== DATA SHOWN ==
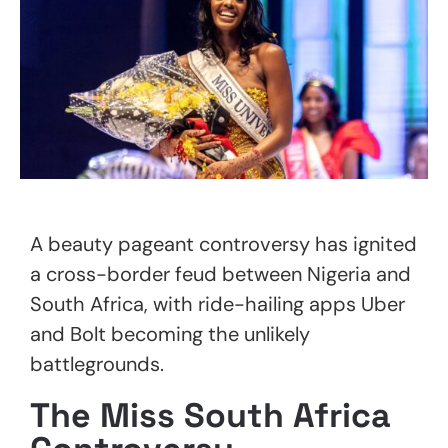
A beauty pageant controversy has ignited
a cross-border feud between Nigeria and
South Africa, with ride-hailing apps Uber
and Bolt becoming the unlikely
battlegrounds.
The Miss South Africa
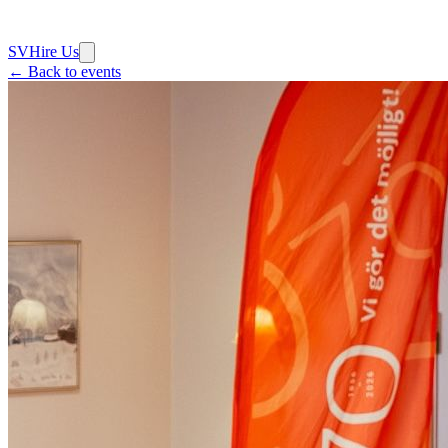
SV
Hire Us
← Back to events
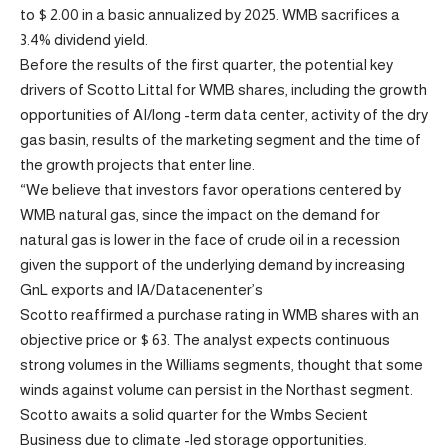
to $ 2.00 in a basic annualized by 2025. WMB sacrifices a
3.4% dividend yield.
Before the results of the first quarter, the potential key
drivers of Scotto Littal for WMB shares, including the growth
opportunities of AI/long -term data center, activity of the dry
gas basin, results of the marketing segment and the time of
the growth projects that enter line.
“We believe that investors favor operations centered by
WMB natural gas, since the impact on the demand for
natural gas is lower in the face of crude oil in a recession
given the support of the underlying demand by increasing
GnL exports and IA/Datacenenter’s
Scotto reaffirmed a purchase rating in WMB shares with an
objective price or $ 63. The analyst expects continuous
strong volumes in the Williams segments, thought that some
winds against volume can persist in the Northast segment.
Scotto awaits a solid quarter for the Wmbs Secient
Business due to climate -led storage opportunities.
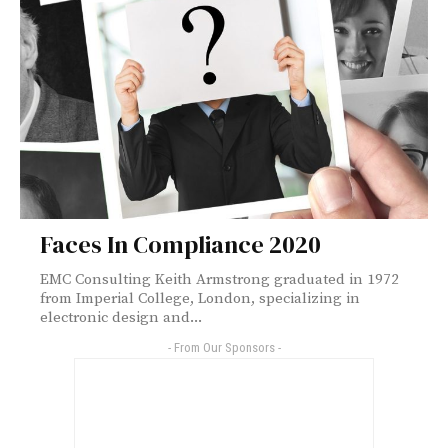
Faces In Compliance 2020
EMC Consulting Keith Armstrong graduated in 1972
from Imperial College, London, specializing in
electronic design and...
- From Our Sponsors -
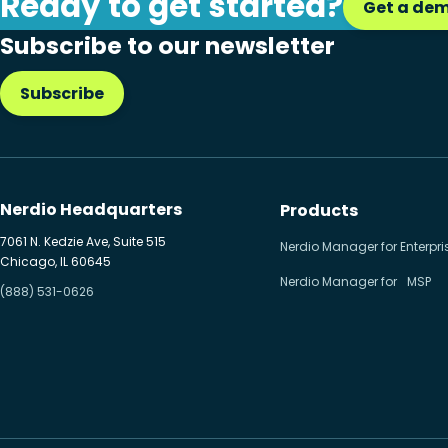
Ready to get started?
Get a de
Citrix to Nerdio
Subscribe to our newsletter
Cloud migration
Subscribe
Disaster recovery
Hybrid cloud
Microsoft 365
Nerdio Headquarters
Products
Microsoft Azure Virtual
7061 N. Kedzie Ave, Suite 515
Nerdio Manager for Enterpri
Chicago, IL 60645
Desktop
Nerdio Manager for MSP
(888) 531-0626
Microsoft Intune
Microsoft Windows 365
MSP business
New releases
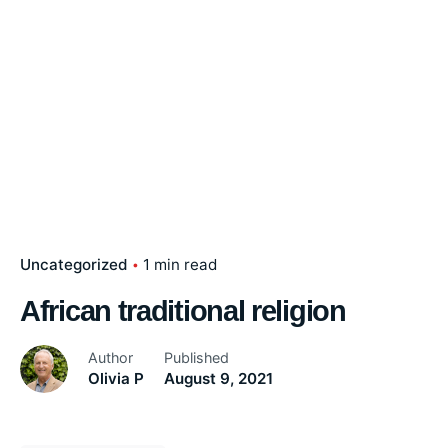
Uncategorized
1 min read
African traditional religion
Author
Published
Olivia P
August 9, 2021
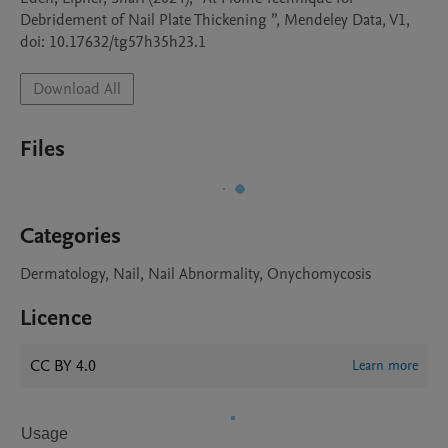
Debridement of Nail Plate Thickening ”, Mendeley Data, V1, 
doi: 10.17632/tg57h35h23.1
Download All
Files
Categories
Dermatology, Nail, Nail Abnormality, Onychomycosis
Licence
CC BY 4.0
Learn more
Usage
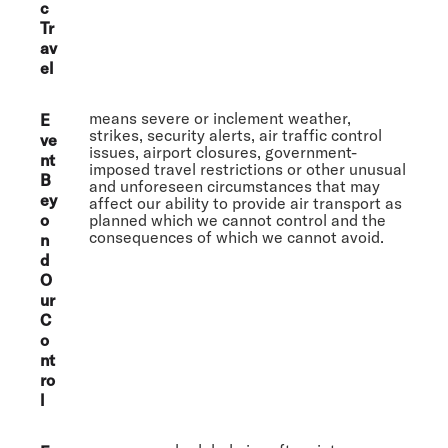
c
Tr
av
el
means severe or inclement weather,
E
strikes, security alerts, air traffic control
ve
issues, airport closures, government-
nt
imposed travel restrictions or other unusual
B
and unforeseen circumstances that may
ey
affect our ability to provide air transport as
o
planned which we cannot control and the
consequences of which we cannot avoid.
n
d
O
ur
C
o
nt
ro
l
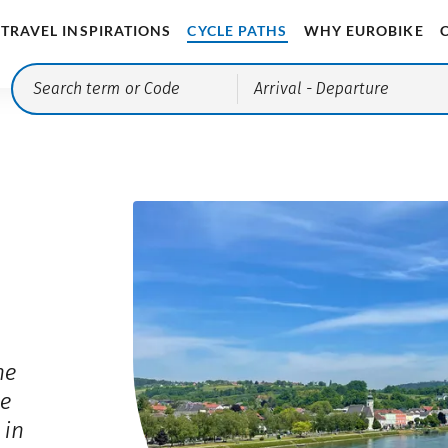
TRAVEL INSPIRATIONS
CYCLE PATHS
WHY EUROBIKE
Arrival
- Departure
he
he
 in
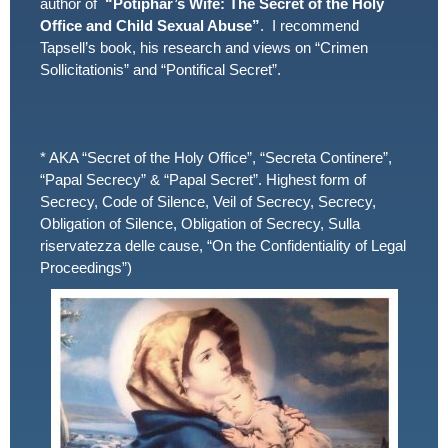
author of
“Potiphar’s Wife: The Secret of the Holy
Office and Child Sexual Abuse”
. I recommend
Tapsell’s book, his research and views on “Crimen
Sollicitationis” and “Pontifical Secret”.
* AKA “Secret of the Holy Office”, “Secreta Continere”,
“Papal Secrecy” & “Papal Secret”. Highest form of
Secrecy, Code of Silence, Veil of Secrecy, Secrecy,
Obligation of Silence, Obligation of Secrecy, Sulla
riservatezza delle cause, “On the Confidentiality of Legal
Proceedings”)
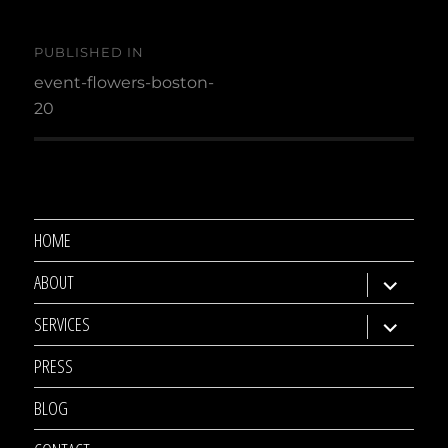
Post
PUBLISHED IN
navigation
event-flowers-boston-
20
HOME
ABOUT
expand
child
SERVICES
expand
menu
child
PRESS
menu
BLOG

==

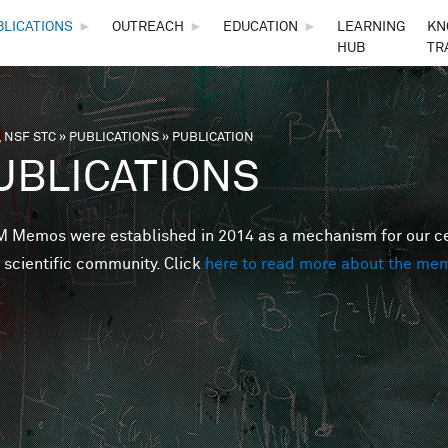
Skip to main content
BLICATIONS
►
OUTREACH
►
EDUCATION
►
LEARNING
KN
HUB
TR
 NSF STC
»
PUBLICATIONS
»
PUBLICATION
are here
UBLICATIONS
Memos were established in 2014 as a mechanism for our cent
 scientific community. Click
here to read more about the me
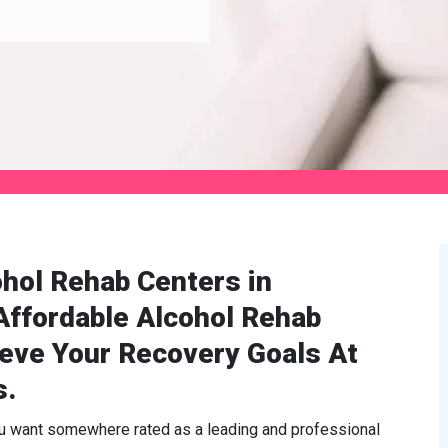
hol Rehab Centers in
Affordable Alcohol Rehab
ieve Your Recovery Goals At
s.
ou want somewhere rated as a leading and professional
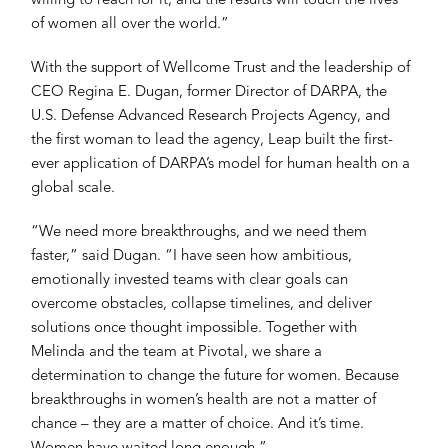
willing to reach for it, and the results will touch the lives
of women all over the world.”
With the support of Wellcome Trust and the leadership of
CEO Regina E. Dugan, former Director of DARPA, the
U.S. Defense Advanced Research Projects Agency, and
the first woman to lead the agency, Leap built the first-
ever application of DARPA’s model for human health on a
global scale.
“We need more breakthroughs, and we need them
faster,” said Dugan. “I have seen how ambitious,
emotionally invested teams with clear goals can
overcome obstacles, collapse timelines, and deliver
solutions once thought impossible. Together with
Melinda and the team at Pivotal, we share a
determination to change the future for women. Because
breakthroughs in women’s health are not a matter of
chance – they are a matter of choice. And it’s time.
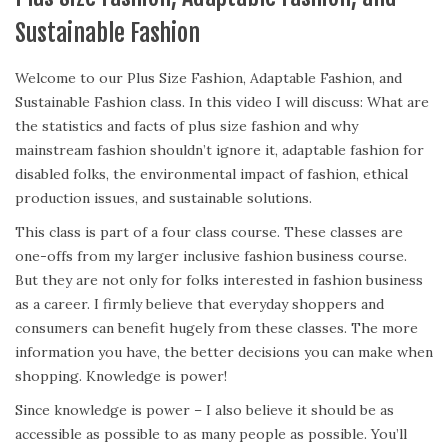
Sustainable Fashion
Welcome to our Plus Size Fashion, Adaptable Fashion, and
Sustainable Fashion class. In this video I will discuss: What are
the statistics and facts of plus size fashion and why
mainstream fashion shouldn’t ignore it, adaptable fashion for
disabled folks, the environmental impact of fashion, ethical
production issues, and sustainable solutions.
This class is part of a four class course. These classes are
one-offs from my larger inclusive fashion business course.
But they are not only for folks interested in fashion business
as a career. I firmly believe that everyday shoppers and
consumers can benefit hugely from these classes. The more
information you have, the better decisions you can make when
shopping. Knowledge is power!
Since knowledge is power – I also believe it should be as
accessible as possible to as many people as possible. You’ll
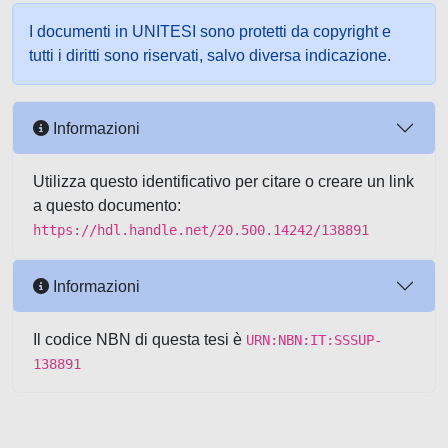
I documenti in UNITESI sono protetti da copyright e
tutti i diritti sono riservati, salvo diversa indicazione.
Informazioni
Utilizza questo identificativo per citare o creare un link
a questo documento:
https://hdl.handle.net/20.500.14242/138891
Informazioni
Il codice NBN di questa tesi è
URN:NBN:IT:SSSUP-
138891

==

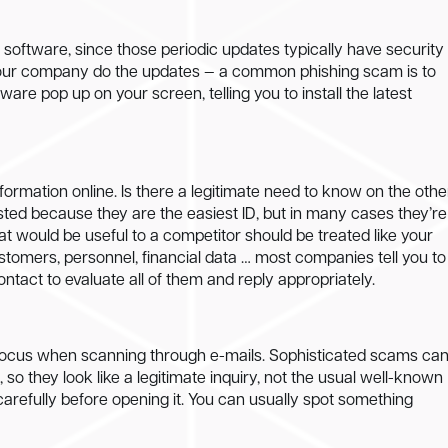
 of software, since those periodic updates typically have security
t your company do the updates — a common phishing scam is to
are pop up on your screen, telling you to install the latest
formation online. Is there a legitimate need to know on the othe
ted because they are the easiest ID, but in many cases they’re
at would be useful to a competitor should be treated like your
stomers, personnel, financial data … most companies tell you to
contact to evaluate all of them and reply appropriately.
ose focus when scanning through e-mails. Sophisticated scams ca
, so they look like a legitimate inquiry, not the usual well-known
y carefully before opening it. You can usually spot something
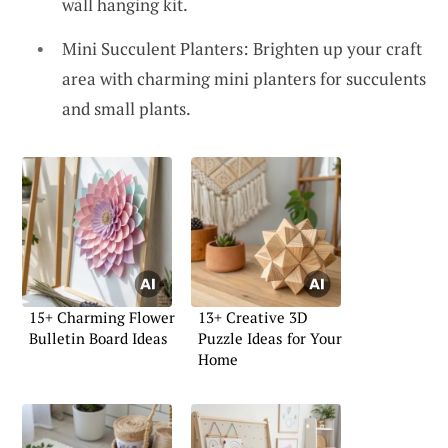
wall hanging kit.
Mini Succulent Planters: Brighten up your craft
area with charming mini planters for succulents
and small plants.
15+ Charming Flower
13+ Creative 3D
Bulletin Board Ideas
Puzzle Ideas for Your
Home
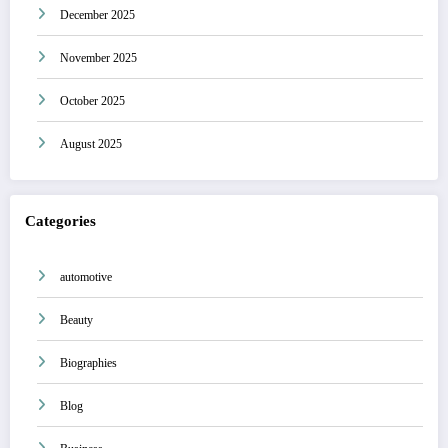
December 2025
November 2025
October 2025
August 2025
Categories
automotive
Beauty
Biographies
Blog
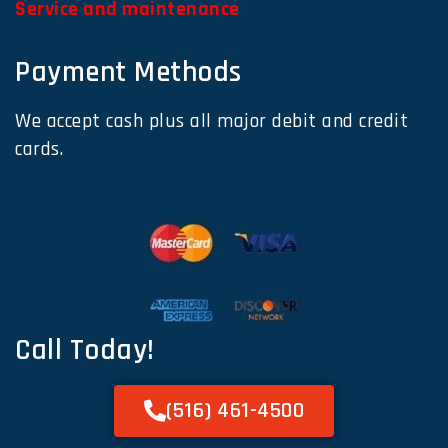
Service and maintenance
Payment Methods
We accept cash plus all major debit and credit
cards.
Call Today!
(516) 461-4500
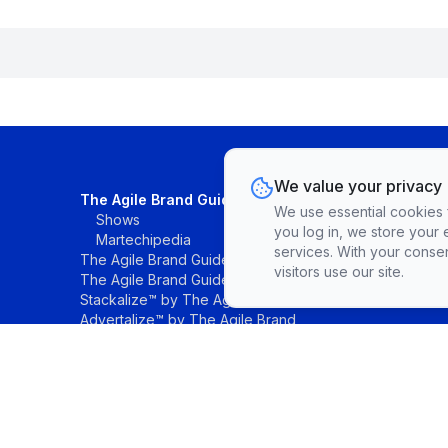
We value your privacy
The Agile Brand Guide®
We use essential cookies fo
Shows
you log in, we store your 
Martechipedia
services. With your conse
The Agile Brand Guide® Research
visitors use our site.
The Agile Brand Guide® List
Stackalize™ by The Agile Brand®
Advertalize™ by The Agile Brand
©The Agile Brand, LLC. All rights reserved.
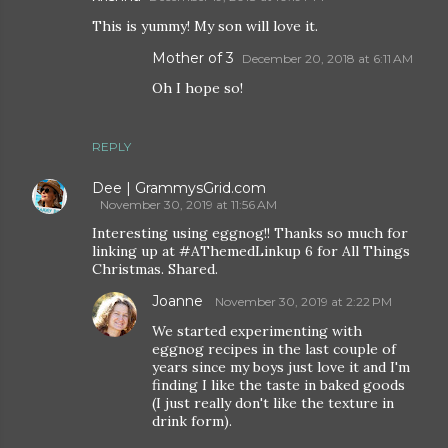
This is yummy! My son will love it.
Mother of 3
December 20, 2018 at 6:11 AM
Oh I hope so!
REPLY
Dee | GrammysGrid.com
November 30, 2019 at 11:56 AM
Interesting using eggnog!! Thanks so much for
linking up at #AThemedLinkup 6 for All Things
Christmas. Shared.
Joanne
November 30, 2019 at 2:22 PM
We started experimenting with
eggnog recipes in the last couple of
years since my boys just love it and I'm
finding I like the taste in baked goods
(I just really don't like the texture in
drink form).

== YOUR TASK ==
After reading through the material, report every line that holds "November".

== EXPECTED ANSWER ==
November 2025
November 30, 2019 at 11:56 AM
November 30, 2019 at 2:22 PM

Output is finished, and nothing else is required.